■ **EXERCISE**
Only the lines from the one containing "Adaptogens & Mushrooms Whole Body" through the end of the data belong in the answer; reproduce them exactly.

■ **Dataset entries**
********
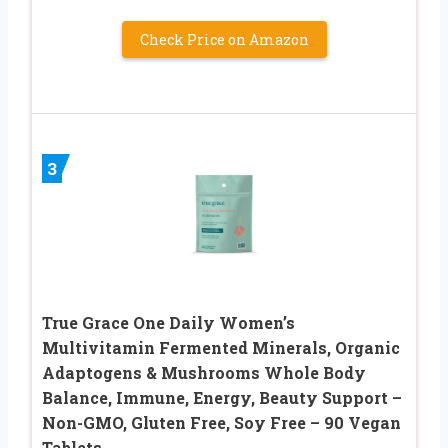
Check Price on Amazon
3
True Grace One Daily Women’s
Multivitamin Fermented Minerals, Organic
Adaptogens & Mushrooms Whole Body
Balance, Immune, Energy, Beauty Support –
Non-GMO, Gluten Free, Soy Free – 90 Vegan
Tablets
********
■ **OUTPUT OF THE EXERCISE**
Adaptogens & Mushrooms Whole Body
Balance, Immune, Energy, Beauty Support –
Non-GMO, Gluten Free, Soy Free – 90 Vegan
Tablets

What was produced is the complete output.